Rome Measured and Imagined: Early Modern Maps of the Eternal City.
Chicago: The University of Chicago Press, 2015. 264 pages, 12 color plates, 84 halftones. $50.00.
LC: 2014024563. ISBN: 9780226127637.
Close your eyes and imagine the city you live in. Stand back and let your mind draw out the buildings, roads, waterways, and other landmarks that define and make up the topography. Now imagine taking this image and translating it onto a piece of paper. If you were like me, it would be just a faint resemblance of reality. That is why Jessica Maier’s recent book, Rome Measured and Imagined is such a fascinating and engaging work.
Maier begins her work with one of the most important pictorial representations of any city, Leonardo Bufalini’s 1551 map, Roma. In this monumental work, the military engineer created a wholly unique vision of Rome, a mix of precision and fantasy. His representation not only captured Rome at one moment in time, but also pointed to its “eternal” status. Through Bufalini’s work, Maier identifies and begins to explore the genre of the city portrait, noting that “beginning in the 1400s, cities, like people, were increasingly seen as individual entities defined by distinct features, qualities and symbolic virtues that artists and patrons sought to commemorate visually, idealizing the subject.”
In particular, Maier develops an interdisciplinary approach of understanding the genre from two different yet intricately related points of view.
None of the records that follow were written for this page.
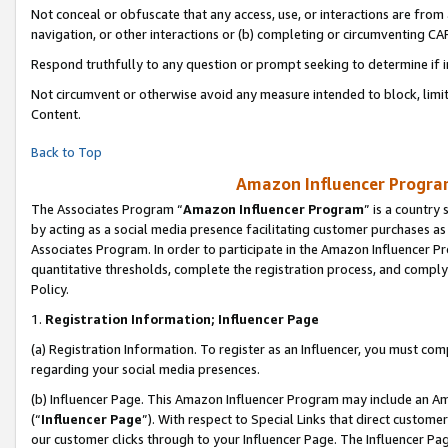
Not conceal or obfuscate that any access, use, or interactions are fro
navigation, or other interactions or (b) completing or circumventing 
Respond truthfully to any question or prompt seeking to determine if 
Not circumvent or otherwise avoid any measure intended to block, limit
Content.
Back to Top
Amazon Influencer Program
The Associates Program “
Amazon Influencer Program
” is a country
by acting as a social media presence facilitating customer purchases as
Associates Program. In order to participate in the Amazon Influencer Pr
quantitative thresholds, complete the registration process, and comply
Policy.
1.
Registration Information; Influencer Page
(a) Registration Information. To register as an Influencer, you must co
regarding your social media presences.
(b) Influencer Page. This Amazon Influencer Program may include an A
(“
Influencer Page
”). With respect to Special Links that direct custom
our customer clicks through to your Influencer Page. The Influencer Pag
On the one hand, there is the possibility of exact measurement and precision that science offers in creating amazingly rich and vivid representations of city spaces that enabled a viewer to instantly orient themselves within the map. On the other hand, there was also the possibility of an active and artistic re-imagining of the space which resulted in something more than just an accurate representation of space.
These two aspects taken together, at the height of the printmaking era, produced a broad category of work that was known as the “public image” which was readily available for public viewing, consumption, and imagination. Maier is able to trace out a cartographic history of these pictorial maps that helps to situate the representative mapmakers as groundbreaking artists who aimed to offer a representation of Rome that was always influenced by the time it was produced, but also always pointed to an ideal or idea of Rome yet to exist.
One of the most important results of the book is that Maier challenges the reader to rethink their understanding of a place through their interactions with maps that they have interacted with on a daily basis. How do you begin to account for the underlying motivations that push a map to do more than just try to represent the current reality? It is especially interesting to think through the implications of some digital maps and what they choose to represent and how. Although digital technologies are at the frontiers of making some of the most accurate maps that we know of, how do they (and how will they) influence our understanding of the future? One hundred years from now, what will be the impact of these maps on how we understand our relationship to towns, cities, countries, and more broadly, the earth? In the end, the book challenges you to think about the collective meaning of a map and how it influences identity and culture.
This book is recommended to a diverse scholarly audience. It supports scholarship in a range of disciplines including geography, art history, urban planning, and cultural studies. It is recommended for both undergraduate and graduate libraries. Scholars utilizing an interdisciplinary approach to research urban landscapes and cities are especially encouraged to explore this book.